**Prompt**
Output all entries verbatim. Skip pictures.

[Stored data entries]
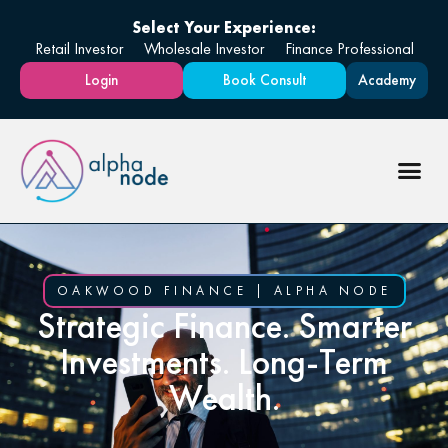
Select Your Experience:
Retail Investor
Wholesale Investor
Finance Professional
Login
Book Consult
Academy
OAKWOOD FINANCE | ALPHA NODE
Strategic Finance. Smarter
Investments. Long-Term
Wealth.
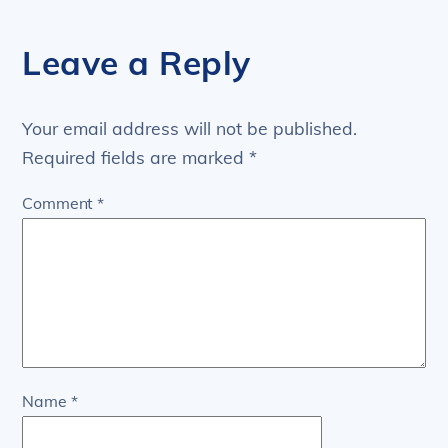
Leave a Reply
Your email address will not be published.
Required fields are marked
*
Comment
*
Name
*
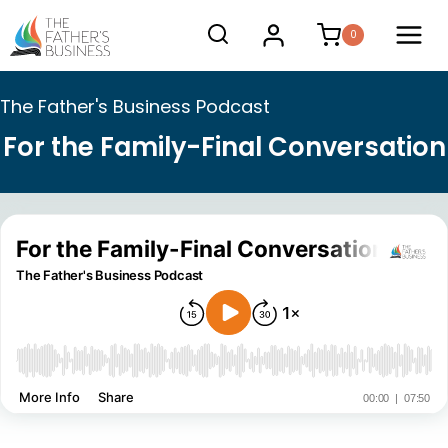
Skip
0
to
content
The Father's Business Podcast
For the Family-Final Conversation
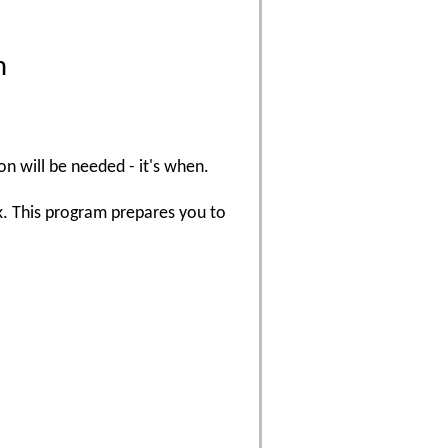
m
on will be needed - it's when.
k. This program prepares you to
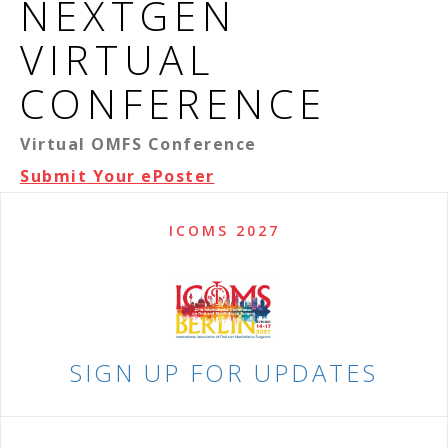
NEXTGEN
VIRTUAL
CONFERENCE
Virtual OMFS Conference
Submit Your ePoster
ICOMS 2027
SIGN UP FOR UPDATES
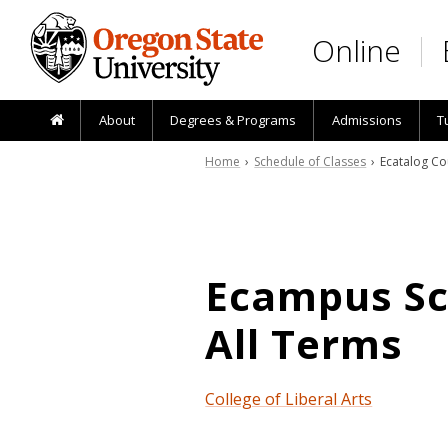
Skip to main content
Online
About
Degrees & Programs
Admissions
T
Home
›
Schedule of Classes
› Ecatalog Co
Ecampus Sch
All Terms
College of Liberal Arts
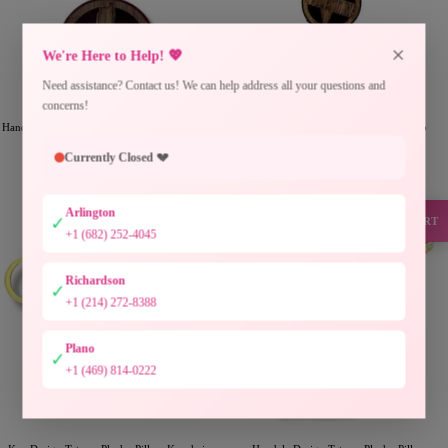
×
We're Here to Help! 💖
Need assistance? Contact us! We can help address all your questions and
concerns!
Handmade Red Wood Palestine Map Keychain
Handmade Black Wood Palestine Map
Accessory
Keychain Accessory
Currently Closed 💔
Precio
Precio
$6.00USD
$6.00USD
de
de
venta
venta
Arlington
✓
SUPPORT
+1 (682) 252-4045
Richardson
✓
+1 (214) 272-8388
Plano
✓
+1 (469) 814-0222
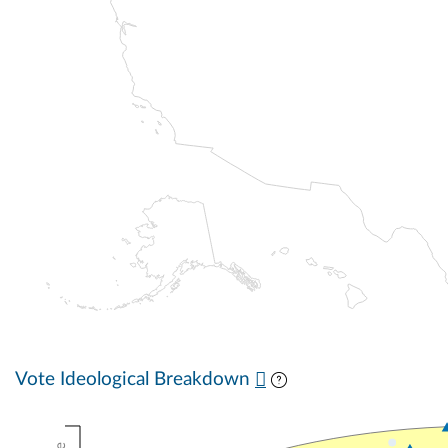
Vote Ideological Breakdown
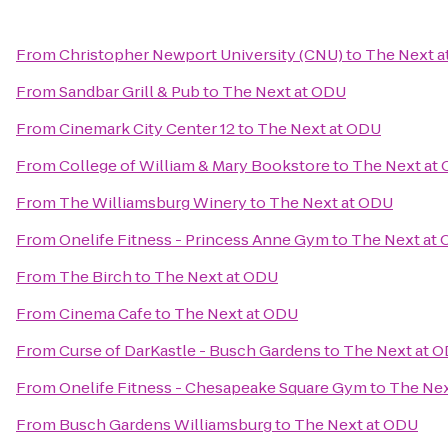
From
Christopher Newport University (CNU)
to
The Next a
From
Sandbar Grill & Pub
to
The Next at ODU
From
Cinemark City Center 12
to
The Next at ODU
From
College of William & Mary Bookstore
to
The Next at
From
The Williamsburg Winery
to
The Next at ODU
From
Onelife Fitness - Princess Anne Gym
to
The Next at
From
The Birch
to
The Next at ODU
From
Cinema Cafe
to
The Next at ODU
From
Curse of DarKastle - Busch Gardens
to
The Next at 
From
Onelife Fitness - Chesapeake Square Gym
to
The Nex
From
Busch Gardens Williamsburg
to
The Next at ODU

**Written answer**
Select Your Experience:
Retail Investor
Wholesale Investor
Finance Professional
Login
Book Consult
Academy
OAKWOOD FINANCE | ALPHA NODE
Strategic Finance. Smarter
Investments. Long-Term
Wealth.
Leave a Reply
Your email address will not be published.
Required fields are marked
*
Comment
*
Name
*
Skip
0
to
content
The Father's Business Podcast
For the Family-Final Conversation
m
on will be needed - it's when.
k. This program prepares you to
NEXTGEN
VIRTUAL
CONFERENCE
Virtual OMFS Conference
Submit Your ePoster
ICOMS 2027
SIGN UP FOR UPDATES
Skip to main content
Online
About
Degrees & Programs
Admissions
T
Home
›
Schedule of Classes
› Ecatalog Co
Ecampus Sch
All Terms
College of Liberal Arts
×
We're Here to Help! 💖
Need assistance? Contact us! We can help address all your questions and
concerns!
Handmade Red Wood Palestine Map Keychain
Handmade Black Wood Palestine Map
Accessory
Keychain Accessory
Currently Closed 💔
Precio
Precio
$6.00USD
$6.00USD
de
de
venta
venta
Arlington
✓
SUPPORT
+1 (682) 252-4045
Richardson
✓
+1 (214) 272-8388
Plano
✓
+1 (469) 814-0222
Vote Ideological Breakdown
From
Christopher Newport University (CNU)
to
The Next a
From
Sandbar Grill & Pub
to
The Next at ODU
From
Cinemark City Center 12
to
The Next at ODU
From
College of William & Mary Bookstore
to
The Next at
From
The Williamsburg Winery
to
The Next at ODU
From
Onelife Fitness - Princess Anne Gym
to
The Next at
From
The Birch
to
The Next at ODU
From
Cinema Cafe
to
The Next at ODU
From
Curse of DarKastle - Busch Gardens
to
The Next at 
From
Onelife Fitness - Chesapeake Square Gym
to
The Nex
From
Busch Gardens Williamsburg
to
The Next at ODU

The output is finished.